Primary exercise headache and Cardiac cephalalgia
Exercise has long been recognised as an important factor in maintaining good physical and mental health. However, for people with migraine, exercising can be difficult as exercise is a recognised ‘trigger’ for a migraine attack.
Approximately 20-40% of people with migraine will report that exercise triggers an attack. In contrast, people who rarely exercise are more likely to have more migraine attacks and vice versa. Moderate aerobic exercise, such as walking, jogging or cycling has been found to reduce migraine frequency and improve the symptoms of migraine attacks.
While migraine is common and exercise as a trigger for a migraine attack is also common, there are important headache syndromes associated with exercise which should be investigated and require specific treatment. Two specific headache syndromes associated with exercise are described below.
Primary Exercise Headache
Primary exercise headache is a rare headache that is distinct from exercise induced migraine. Many people with this condition also have migraine.

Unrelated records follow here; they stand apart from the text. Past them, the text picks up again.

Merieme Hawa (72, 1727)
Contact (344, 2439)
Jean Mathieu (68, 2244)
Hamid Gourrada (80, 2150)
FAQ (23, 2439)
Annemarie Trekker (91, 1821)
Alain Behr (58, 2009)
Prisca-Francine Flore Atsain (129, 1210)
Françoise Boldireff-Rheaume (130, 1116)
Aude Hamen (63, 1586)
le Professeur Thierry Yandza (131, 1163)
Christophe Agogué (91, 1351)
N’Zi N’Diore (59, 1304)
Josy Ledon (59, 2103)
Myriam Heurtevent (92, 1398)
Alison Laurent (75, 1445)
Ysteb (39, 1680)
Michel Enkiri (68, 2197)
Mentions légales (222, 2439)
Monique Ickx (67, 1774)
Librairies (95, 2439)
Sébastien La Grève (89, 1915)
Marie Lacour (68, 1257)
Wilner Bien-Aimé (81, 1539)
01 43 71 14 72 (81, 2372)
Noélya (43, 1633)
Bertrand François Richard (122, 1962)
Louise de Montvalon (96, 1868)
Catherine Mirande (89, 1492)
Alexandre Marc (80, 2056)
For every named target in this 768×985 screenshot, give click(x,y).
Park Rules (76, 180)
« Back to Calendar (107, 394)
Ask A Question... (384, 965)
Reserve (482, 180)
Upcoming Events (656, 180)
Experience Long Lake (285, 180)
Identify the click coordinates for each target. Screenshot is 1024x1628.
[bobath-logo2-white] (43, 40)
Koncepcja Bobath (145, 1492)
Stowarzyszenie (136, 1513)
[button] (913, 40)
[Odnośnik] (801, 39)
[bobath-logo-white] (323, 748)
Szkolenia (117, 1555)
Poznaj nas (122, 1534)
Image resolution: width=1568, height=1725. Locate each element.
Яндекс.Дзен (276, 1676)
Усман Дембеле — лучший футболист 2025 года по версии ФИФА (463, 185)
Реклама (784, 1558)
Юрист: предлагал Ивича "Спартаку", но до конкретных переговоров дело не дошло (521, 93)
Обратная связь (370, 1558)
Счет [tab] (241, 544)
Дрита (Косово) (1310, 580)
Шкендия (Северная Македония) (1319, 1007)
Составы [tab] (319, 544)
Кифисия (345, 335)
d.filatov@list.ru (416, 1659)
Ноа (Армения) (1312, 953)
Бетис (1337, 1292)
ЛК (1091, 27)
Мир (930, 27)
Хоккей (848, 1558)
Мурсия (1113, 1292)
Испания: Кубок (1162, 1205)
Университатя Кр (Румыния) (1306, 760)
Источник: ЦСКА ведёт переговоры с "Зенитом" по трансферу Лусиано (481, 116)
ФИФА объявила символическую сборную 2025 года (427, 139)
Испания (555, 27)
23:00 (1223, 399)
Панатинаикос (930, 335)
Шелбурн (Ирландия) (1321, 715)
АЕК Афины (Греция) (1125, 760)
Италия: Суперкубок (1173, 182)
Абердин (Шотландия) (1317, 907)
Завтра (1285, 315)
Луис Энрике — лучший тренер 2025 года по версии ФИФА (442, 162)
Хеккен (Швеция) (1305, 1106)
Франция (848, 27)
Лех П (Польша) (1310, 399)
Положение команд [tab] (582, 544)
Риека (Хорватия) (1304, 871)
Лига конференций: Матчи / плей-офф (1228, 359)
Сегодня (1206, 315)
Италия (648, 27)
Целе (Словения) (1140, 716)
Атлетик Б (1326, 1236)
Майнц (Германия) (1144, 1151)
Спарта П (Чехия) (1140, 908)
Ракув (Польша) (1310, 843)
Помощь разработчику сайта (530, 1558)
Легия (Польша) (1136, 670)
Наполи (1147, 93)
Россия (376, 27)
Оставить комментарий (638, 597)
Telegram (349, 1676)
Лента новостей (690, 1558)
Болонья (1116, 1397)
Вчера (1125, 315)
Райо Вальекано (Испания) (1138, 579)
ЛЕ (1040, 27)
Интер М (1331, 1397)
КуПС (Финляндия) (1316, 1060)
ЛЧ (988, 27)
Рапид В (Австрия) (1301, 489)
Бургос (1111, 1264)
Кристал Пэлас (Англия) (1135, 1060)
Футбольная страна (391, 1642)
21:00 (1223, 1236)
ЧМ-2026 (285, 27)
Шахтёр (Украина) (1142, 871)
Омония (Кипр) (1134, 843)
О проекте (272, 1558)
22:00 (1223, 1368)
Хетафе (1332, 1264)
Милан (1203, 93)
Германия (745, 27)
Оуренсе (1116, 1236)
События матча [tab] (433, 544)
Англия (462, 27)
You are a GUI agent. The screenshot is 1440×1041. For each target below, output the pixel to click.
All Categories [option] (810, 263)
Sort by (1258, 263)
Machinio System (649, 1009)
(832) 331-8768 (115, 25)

This headache can occur with many different exercises or sports.
Management
Primary Exercise Headache is not dangerous. However, more serious causes of headache associated with exercise should be excluded.
Cardiac Cephalalgia
Rarely, patients with atherosclerotic coronary artery disease, such as angina or heart attacks, may experience headaches that begin with exertion, such as walking, and which resolve with rest.
Treatment
It’s important to identify cardiac cephalalgia so the underlying heart disease can be managed. It also means that migraine specific treatments such as triptans can be avoided.